Дмитрий Щербинин - Пронзающие небо
– Да знаю, знаю… – неожиданно добродушным тоном отозвался леший. – Потому и решил на тебя взглянуть…
– И снегопад, чтобы меня выманить устроили?! – воскликнул Алёша.
– Ну уж нет! Если бы только это хотел, устроил бы как–нибудь попроще… Нет – это хороший урок и тебе, и всем жителям Темнинки…… Слушай меня внимательно: будет тебе одно задание или загадка – как хочешь называй… Раз уж плеснулся ты ядом, раз отравил прекрасный день стольким птицам, да зверям – изволь исправить. Взамен тёмному, оставь светлое… Не на день, не на месяц – на года, чтобы, когда и не станет уж тебя, осталось что–то людей радующее. Большего не скажу…
– Так если бы… – начал было Алёша, но леший прервал его. – Условия таковы: коли выполнишь – будь свободен. А нет – заморожу.
– Ах, как вы можете! – воскликнула Оля.
Алёша продолжал прежним тоном:
– Вот если бы у меня был такой же чудный голос как у Оли, так спел бы песнь, или просто слова нежные произнёс…
– Нет–нет! – прогремел, ставя его обратно на землю, леший. – За неверное предложение, мог бы сразу заморозить. Но так не интересно… Постарайся–ка по второму, да помни, что на этот раз никакой поблажки не будет.

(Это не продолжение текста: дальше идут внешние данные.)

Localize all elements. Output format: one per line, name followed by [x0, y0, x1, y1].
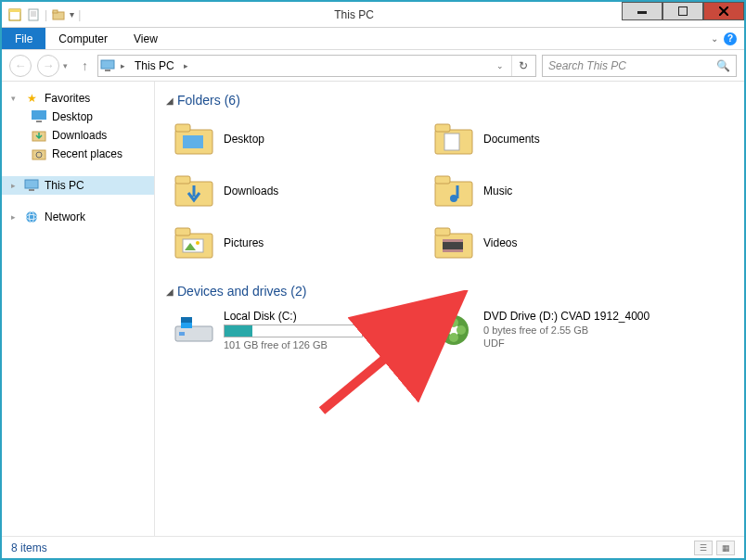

Алёша прикрыл глаза, пытался собраться с мыслями, но мысли и не думали собираться – носились лихорадочно; тогда Оля приникла губами к его уху, и вдохнула два слова:
– Одинокая Берёза.
Алёша сразу всё понял, и воскликнул:
– Вот оно – моё решение – мы посадим дерево. Берёзу… В общем – это и не важно, какое – можно и осину, и сосну, и рябину, и ольху, и клён, и кедр, и дуб, и тополь, и ясень, и каштан, и вяз… Любое дерево можно посадить, можно и все их; но в этом дереве мы оставим частичку себя. Мы выбрали берёзу.
– Угадал! Угадал!! Угадал!!! – несколько раз оглушительно громко прокричал леший, и тут поднял в древесной своей руки белую палку.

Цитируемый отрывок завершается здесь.